Below is the loss on the training data as we change $\lambda$. Notice how the loss is telling us to make $\lambda$ closer and closer to 0 to get the best loss on the training data. This makes sense because the model simply wants to overfit on what data it’s already seen and pretty much ‘memorize’ the data with no annoying penalty term telling it to not overfit!

However, things are very different when compute the loss on the UNSEEN test data. Look how the loss actually starts to shoot up as $\lambda$ is dropped closer to 0! This is what we are looking for. Also, notice that too much regularization can actually hurt our model on predicting unseen data. So this is why searching for the best $\lambda$ is essential when adding regularization to your Objective Function.

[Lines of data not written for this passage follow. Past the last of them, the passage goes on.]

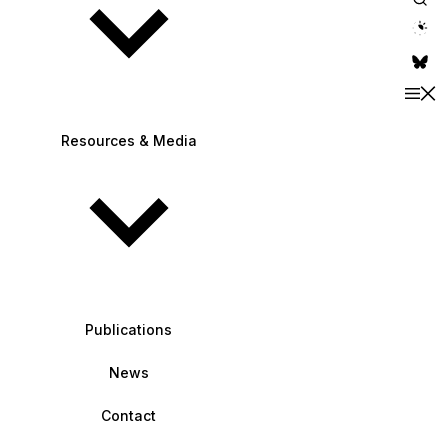
theme switche
Resources & Media
Publications
News
Contact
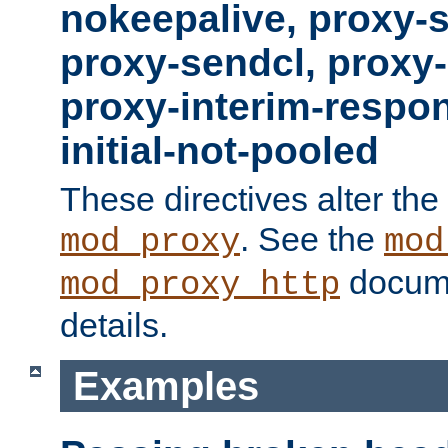
nokeepalive, proxy-
proxy-sendcl, proxy-
proxy-interim-respon
initial-not-pooled
These directives alter the
. See the
mod_proxy
mod
docume
mod_proxy_http
details.
Examples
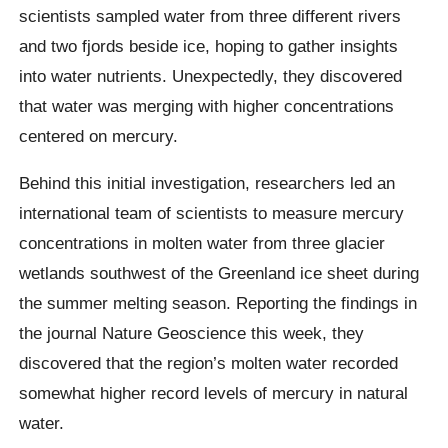
scientists sampled water from three different rivers
and two fjords beside ice, hoping to gather insights
into water nutrients. Unexpectedly, they discovered
that water was merging with higher concentrations
centered on mercury.
Behind this initial investigation, researchers led an
international team of scientists to measure mercury
concentrations in molten water from three glacier
wetlands southwest of the Greenland ice sheet during
the summer melting season. Reporting the findings in
the journal Nature Geoscience this week, they
discovered that the region’s molten water recorded
somewhat higher record levels of mercury in natural
water.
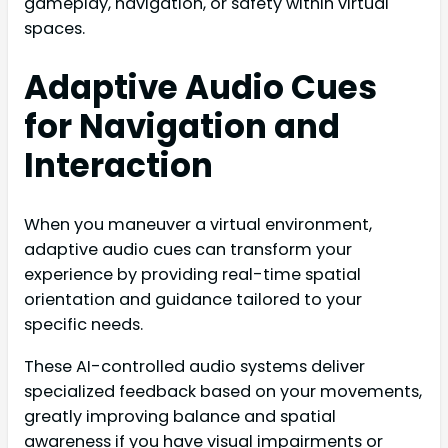
gameplay, navigation, or safety within virtual
spaces.
Adaptive Audio Cues
for Navigation and
Interaction
When you maneuver a virtual environment,
adaptive audio cues can transform your
experience by providing real-time spatial
orientation and guidance tailored to your
specific needs.
These AI-controlled audio systems deliver
specialized feedback based on your movements,
greatly improving balance and spatial
awareness if you have visual impairments or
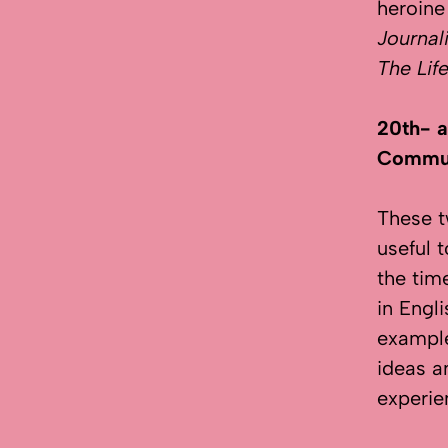
heroine
Journal
The Lif
20th- a
Commun
These t
useful 
the tim
in Engl
example
ideas a
experie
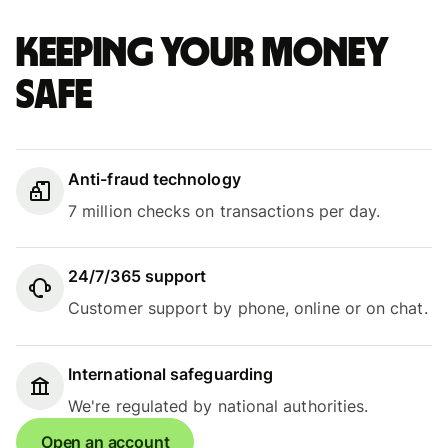
Keeping your money
safe
Anti-fraud technology
7 million checks on transactions per day.
24/7/365 support
Customer support by phone, online or on chat.
International safeguarding
We're regulated by national authorities.
Open an account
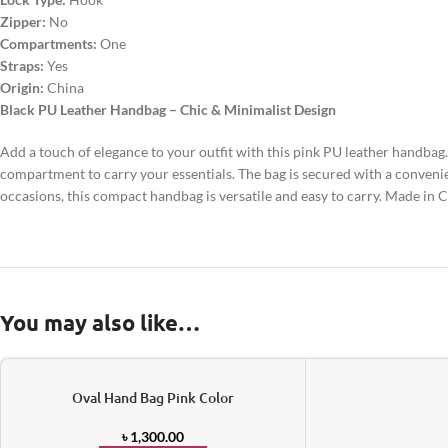
Zipper:
No
Compartments:
One
Straps:
Yes
Origin:
China
Black PU Leather Handbag – Chic & Minimalist Design
Add a touch of elegance to your outfit with this pink PU leather handbag.
compartment to carry your essentials. The bag is secured with a convenien
occasions, this compact handbag is versatile and easy to carry. Made in C
You may also like…
Oval Hand Bag Pink Color
৳
1,300.00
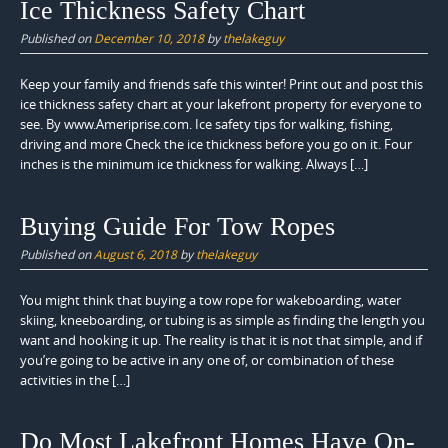
Ice Thickness Safety Chart
Published on
December 10, 2018
by
thelakeguy
Keep your family and friends safe this winter! Print out and post this
ice thickness safety chart at your lakefront property for everyone to
see. By www.Ameriprise.com. Ice safety tips for walking, fishing,
driving and more Check the ice thickness before you go on it. Four
inches is the minimum ice thickness for walking. Always […]
Buying Guide For Tow Ropes
Published on
August 6, 2018
by
thelakeguy
You might think that buying a tow rope for wakeboarding, water
skiing, kneeboarding, or tubing is as simple as finding the length you
want and hooking it up. The reality is that it is not that simple, and if
you’re going to be active in any one of, or combination of these
activities in the […]
Do Most Lakefront Homes Have On-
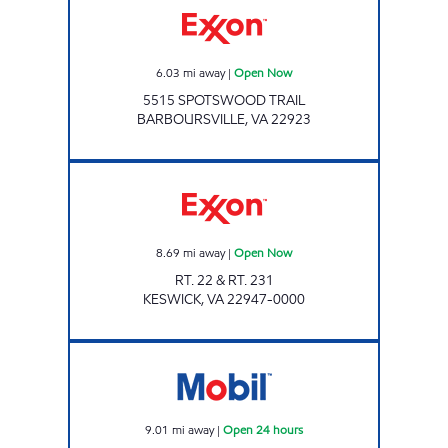
6.03
mi away
|
Open Now
5515 SPOTSWOOD TRAIL
BARBOURSVILLE
,
VA
22923
Exxon Open Now
8.69
mi away
|
Open Now
RT. 22 & RT. 231
KESWICK
,
VA
22947-0000
JOE'S KWIK MARTS #8405 Open 24 hours
9.01
mi away
|
Open 24 hours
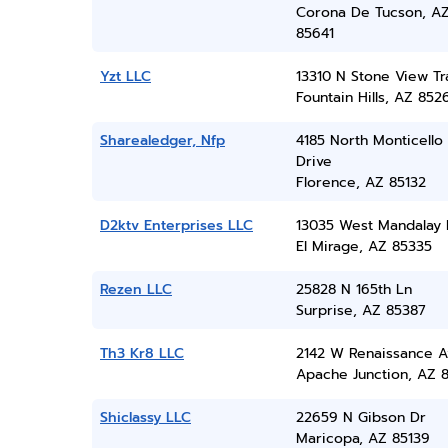
Corona De Tucson, A
85641
Yzt LLC
13310 N Stone View Tra
Fountain Hills, AZ 852
Sharealedger, Nfp
4185 North Monticello
Drive
Florence, AZ 85132
D2ktv Enterprises LLC
13035 West Mandalay
El Mirage, AZ 85335
Rezen LLC
25828 N 165th Ln
Surprise, AZ 85387
Th3 Kr8 LLC
2142 W Renaissance A
Apache Junction, AZ 
Shiclassy LLC
22659 N Gibson Dr
Maricopa, AZ 85139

We can conclude that the best value for $\lambda$ is .015.

If we were to deploy a model to production and let it try and predict on new and unseen data, we would want to train that model with $\lambda=0.015$ as it had the best performance on our test data and thus ‘generalized’ the best.

## Conclusion

In this post, we learned what overfitting is, how to avoid it with Regularization, what L2 regularization is in math, and then how to add it to your Gradient Descent in Python code.

The key takeaways is that regularization should really always be used as almost all models have a tendency to want to overfit if they are simply optimizing on training data inside the loss function.

Another takeaway is that we can control how much we penalize our model for its complexity with a new Hyperparameter, $\lambda$. As with the learning rate for standard gradient descent, a good value for $\lambda$ also has to be searched for by hand (and always on data that has not been used to train with!!!).